If you’re citing a work that’s been republished, put the recent publication date in the usual
place, after the author’s name. The original date closes the citation, after any DOI or URL, and
looks like this: (Original work published 1815). Manual, p. 265, 325
20. Capitalization. In the title and subtitle of a book, chapter, or article, capitalize only the first
word and any proper nouns. In journal, magazine, and newspaper titles, capitalize all major
words. Manual, p. 291.
21. Italics. Italicize titles of books, journals, magazines, and newspapers. Also italicize volume
numbers in journal references. Leave article and chapter titles alone: don’t italicize them or put
them in quotation marks. Manual, p. 293.
22. Publication information. The publication information required for books includes only the
name of the publisher; if the publisher is the same as the author, it doesn’t even need that.
The requirement for articles includes volume, issue, and page numbers. Manual, pp. 295-296.
23. Databases. APA doesn’t include database information unless a source is available only from
a particular database, like Cochran. If you include a database name in your reference (some
archival documents can only be found in electronic databases), put it in italics. Manual, p. 296.
24. DOIs. Many sources have a Digital Object Identifier (DOI), a permanent number that
goes with them wherever they’re published online. If your source has a DOI, your
citation must include it. The doi itself looks something like 10.xxxx/gobbledygook. It can
appear in many formats, but APA only uses one. If you find a doi as part of a larger
URL that doesn’t look like the one below, cut out everything except the doi and reformat
it. Don’t put a period at the end. Manual, pp. 299-300.

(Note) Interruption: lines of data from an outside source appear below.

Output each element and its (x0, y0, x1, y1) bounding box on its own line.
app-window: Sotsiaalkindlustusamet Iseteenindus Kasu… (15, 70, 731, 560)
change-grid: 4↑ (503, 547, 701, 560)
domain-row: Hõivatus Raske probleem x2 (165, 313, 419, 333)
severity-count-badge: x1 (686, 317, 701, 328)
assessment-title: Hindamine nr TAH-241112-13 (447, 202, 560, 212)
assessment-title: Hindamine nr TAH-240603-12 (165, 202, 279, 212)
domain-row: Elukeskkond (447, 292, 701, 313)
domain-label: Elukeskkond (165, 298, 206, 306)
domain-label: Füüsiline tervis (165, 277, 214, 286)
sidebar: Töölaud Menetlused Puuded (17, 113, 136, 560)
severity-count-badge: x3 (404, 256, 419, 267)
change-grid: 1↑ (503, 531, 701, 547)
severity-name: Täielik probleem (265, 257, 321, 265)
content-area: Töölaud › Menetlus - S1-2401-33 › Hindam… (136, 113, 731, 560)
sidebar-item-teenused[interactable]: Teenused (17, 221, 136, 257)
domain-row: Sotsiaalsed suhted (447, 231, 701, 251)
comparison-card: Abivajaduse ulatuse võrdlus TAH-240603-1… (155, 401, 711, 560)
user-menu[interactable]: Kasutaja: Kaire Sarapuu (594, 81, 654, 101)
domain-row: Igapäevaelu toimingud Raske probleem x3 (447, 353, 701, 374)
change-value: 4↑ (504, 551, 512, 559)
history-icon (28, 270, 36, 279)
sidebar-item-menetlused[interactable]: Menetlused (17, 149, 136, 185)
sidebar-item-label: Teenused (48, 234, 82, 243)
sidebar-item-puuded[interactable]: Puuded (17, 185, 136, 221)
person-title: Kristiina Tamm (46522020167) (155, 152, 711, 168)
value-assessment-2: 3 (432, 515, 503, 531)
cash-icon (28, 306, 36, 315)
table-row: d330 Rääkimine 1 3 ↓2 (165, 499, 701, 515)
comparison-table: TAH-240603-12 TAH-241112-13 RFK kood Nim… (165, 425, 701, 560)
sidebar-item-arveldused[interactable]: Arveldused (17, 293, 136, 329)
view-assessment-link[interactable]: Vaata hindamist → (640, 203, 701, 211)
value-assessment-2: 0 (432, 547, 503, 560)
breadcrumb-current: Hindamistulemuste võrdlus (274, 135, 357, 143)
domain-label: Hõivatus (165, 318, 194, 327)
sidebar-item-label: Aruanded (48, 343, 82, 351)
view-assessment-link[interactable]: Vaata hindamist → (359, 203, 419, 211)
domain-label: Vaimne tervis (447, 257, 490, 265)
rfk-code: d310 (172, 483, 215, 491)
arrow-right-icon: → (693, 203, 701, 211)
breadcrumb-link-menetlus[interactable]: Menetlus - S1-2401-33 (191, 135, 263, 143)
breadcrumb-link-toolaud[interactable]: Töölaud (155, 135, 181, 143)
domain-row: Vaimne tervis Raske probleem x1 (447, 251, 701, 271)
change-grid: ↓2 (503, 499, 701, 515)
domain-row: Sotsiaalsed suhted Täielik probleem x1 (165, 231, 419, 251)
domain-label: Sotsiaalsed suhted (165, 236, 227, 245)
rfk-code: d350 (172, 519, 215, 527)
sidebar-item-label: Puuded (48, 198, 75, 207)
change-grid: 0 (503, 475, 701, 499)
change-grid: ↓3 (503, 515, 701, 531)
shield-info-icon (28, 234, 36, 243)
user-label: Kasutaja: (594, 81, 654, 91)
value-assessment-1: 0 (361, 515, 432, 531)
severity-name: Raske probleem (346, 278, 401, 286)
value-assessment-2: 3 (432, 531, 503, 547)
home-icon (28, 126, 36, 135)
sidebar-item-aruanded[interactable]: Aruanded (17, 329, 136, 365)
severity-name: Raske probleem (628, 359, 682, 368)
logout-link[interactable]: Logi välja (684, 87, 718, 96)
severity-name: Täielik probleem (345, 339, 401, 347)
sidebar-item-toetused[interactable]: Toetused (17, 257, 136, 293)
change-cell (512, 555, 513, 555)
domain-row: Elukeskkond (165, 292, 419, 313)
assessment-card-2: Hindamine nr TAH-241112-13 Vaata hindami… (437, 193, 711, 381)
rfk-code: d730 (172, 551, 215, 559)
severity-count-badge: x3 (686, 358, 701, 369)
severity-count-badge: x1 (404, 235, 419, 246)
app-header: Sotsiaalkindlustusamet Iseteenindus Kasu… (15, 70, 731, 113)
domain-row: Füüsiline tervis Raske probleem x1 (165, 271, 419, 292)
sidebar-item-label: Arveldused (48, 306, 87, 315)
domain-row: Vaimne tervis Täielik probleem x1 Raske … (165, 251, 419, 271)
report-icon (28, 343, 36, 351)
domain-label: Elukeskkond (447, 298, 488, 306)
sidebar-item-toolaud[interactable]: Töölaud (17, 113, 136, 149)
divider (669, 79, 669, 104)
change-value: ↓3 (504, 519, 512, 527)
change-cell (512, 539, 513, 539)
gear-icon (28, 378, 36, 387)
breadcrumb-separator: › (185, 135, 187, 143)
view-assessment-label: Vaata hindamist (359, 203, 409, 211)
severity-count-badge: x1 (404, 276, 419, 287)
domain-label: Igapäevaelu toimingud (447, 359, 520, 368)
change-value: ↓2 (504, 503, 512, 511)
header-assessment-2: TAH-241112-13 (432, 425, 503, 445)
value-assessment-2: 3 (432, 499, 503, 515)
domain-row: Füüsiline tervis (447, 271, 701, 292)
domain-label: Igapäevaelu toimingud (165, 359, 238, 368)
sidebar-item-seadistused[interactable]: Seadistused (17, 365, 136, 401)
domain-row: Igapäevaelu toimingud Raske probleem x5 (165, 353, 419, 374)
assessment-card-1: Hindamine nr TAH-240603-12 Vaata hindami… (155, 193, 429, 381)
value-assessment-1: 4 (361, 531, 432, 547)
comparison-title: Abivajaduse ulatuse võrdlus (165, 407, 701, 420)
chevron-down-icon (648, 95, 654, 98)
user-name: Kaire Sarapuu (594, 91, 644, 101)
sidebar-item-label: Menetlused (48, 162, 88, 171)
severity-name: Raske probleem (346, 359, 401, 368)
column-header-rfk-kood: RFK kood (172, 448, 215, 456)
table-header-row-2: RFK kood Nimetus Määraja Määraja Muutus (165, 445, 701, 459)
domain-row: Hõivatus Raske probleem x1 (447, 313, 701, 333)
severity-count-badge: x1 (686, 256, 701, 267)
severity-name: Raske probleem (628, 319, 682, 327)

htpps://doi.org/10.xxxx/gobbledygook
25. URLs. If an electronic source has a DOI, don’t include the URL. No DOI? Try to find a
URL that links to the source directly. Don’t use a URL specific to a particular library;
don’t use a URL specific to a general database like EBSCO or Academic Search
Complete. If those are the only URLs you can find, don’t include a URL in your citation.
Manual, pp. 299-300.
If your source is available only from a specific database and the URL linking to the
document doesn’t require a login, use that URL. If it does require a login, list the URL
for the database instead. A URL begins with “http” or “https”: don’t put a “retrieved from”
statement before it (except in special situations—see F. below) or a period after it. You
can leave your URLs live and hyperlinked (blue, underlined) or you can remove the
hyperlinks. Check your teacher’s preference. Manual, pp. 298-299.
26. Retrieval dates. Don’t include retrieval dates for online sources unless the source is both
unarchived and expected to change over time (e.g. online dictionary, Google map). Wikipedia
pages are archived, so you don’t need to include a retrieval date for them. Manual, p. 290.